Culture Wars/Current Controversies

Is Marriage Over?

By Manvir Singh

Aeon.Com

At 17, John Humphrey Noyes thought a lot about women. An awkward teenager with a gangly neck and slouching shoulders, he fretted over how good looks were the key to success, especially when pursuing women. And he was shy. ‘So unreasonable and excessive is my bashfulness,’ he wrote in his journal, ‘that I fully believe that I could face a battery of cannon with less trepidation than I could a room full of ladies with whom I was unacquainted.’ Little did he know that he would go on to have sex with dozens of women, fathering children with at least nine in a ten-year period.

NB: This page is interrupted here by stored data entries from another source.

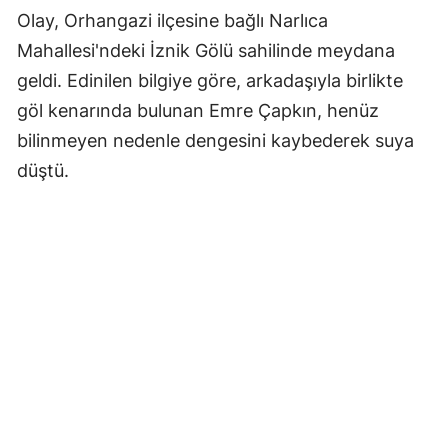
Olay, Orhangazi ilçesine bağlı Narlıca
Mahallesi'ndeki İznik Gölü sahilinde meydana
geldi. Edinilen bilgiye göre, arkadaşıyla birlikte
göl kenarında bulunan Emre Çapkın, henüz
bilinmeyen nedenle dengesini kaybederek suya
düştü.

Noyes was born in 1811. His father was a Congressman for Vermont. His mother worked to instil in her son a religious reverence, hoping that he would become a ‘minister of the Everlasting Gospel’. In 1831, her wish seemed likely to come true. Noyes, then 20, announced that he would devote himself to the service of God’s truth, and entered a seminary in Andover, Massachusetts. Rather than accepting his teachers’ doctrine, however, he became consumed with the revivalist furore sweeping the northeast like a prairie fire. He left Andover for Yale University and started an uproar when he began preaching Perfectionism, the heretical notion that a religious life must be free of sin. Argumentative and charismatic, Noyes became a local celebrity and attracted small crowds of supporters, opponents and gawkers.